Featured Artist:
Sarah Zimmerman

Series:
Mixed Media

"All tragedies deal with fated meetings; how else could there be a play? Fate deals its stroke; sorrow is purged, or turned to rejoicing; there is a death, or triumph; there has been a meeting and a change."

--Mary Renault

"When people talk about the five senses they forget memory. Memory's like a sense..."

--Madeline L'Engle

"When I was in college I spent a summer with my sister on a cow farm in rural Virginia. My sister was taking pre-med classes at the University of Virginia, and she had a friend who I ended up calling "Dave the Med Student". Isn't it funny where we all are now? My sister has four kids and is living in Siberia. Dave is a successful doctor in Virginia and has (from what I hear) a whisky room with a velvet Elvis collection. And of course I am in law school, which seems equally absurd to all my friends who knew me when I was living in a trailer in Gordonsville that summer with my sister.

Dave had a story that I've always remembered, about a patient on the oncology ward where Dave was assigned to do rounds.

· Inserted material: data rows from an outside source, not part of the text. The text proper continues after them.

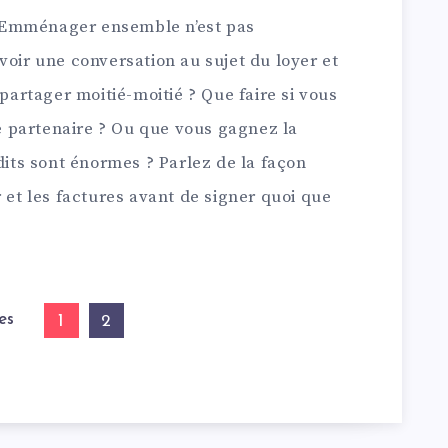
t. Emménager ensemble n’est pas
voir une conversation au sujet du loyer et
 partager moitié-moitié ? Que faire si vous
 partenaire ? Ou que vous gagnez la
ts sont énormes ? Parlez de la façon
r et les factures avant de signer quoi que
es
1
2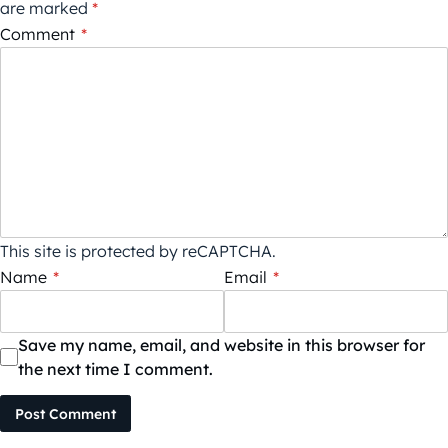
are marked
*
Comment
*
This site is protected by reCAPTCHA.
Name
*
Email
*
Save my name, email, and website in this browser for
the next time I comment.
Post Comment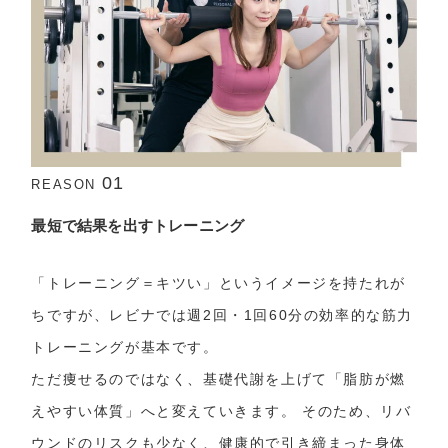
01
REASON
最短で結果を出すトレーニング
「トレーニング＝キツい」というイメージを持たれが
ちですが、レビナでは週2回・1回60分の効率的な筋力
トレーニングが基本です。
ただ痩せるのではなく、基礎代謝を上げて「脂肪が燃
えやすい体質」へと変えていきます。 そのため、リバ
ウンドのリスクも少なく、健康的で引き締まった身体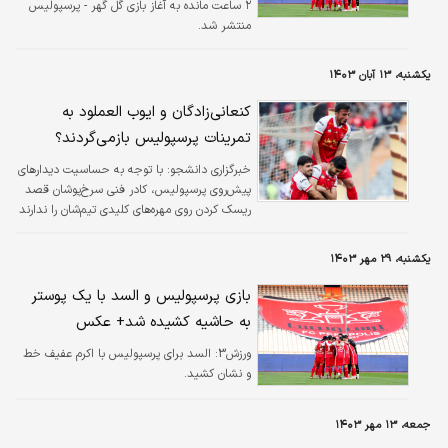
۲ ساعت مانده به آغاز بازی گل گهر - پرسپولیس
منتشر شد.
یکشنبه، ۱۳ آبان ۱۴۰۳
کنعانی‌زادگان و ایوب العملود به
تمرینات پرسپولیس بازمی‌گردند؟
خبرگزاری دانشجو:
با توجه به حساسیت دیدار‌های
پیش‌روی پرسپولیس، کادر فنی سرخ‌پوشان قصد
ریسک کردن روی مهره‌های کلیدی تیم‌شان را ندارند
و همین مسئله باعث شده تا احتمالاً پروسه
بازگشت العملود به ترکیب پرسپولیس نسبت به
یکشنبه، ۲۹ مهر ۱۴۰۳
سایر مصدومان، زمان‌بر باشد.
بازی پرسپولیس و السد با یک پوستر
به حاشیه کشیده شد+ عکس
ورزش3:
السد برای پرسپولیس با اکرم عفیف خط
و نشان کشید.
جمعه، ۱۳ مهر ۱۴۰۳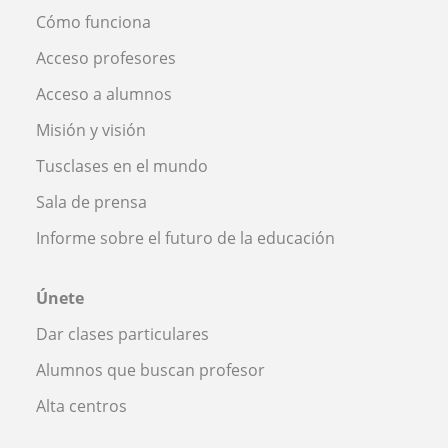
Cómo funciona
Acceso profesores
Acceso a alumnos
Misión y visión
Tusclases en el mundo
Sala de prensa
Informe sobre el futuro de la educación
Únete
Dar clases particulares
Alumnos que buscan profesor
Alta centros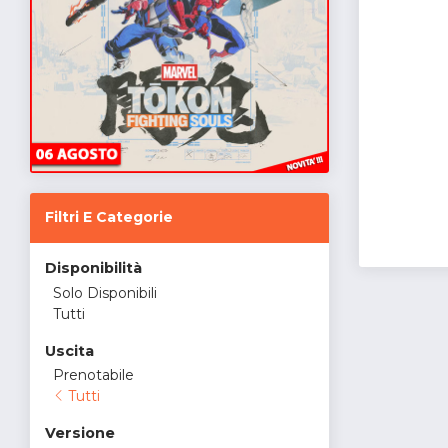
Filtri E Categorie
Disponibilità
Solo Disponibili
Tutti
Uscita
Prenotabile
Tutti
Versione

The story about the patient, Yamo, was pretty blunt and, well, clinical: "I went in one day and Yamo's belly was full of fluid. The next day I went in and Yamo was yellow from the jaundice...." My sister, the clinical-wannabe, was eating up Yamo's deterioration - avidly. Then Dave said: "...so Yamo asked the nurse: 'am I going to make it though the day?"' You've got three guesses: who started bawling?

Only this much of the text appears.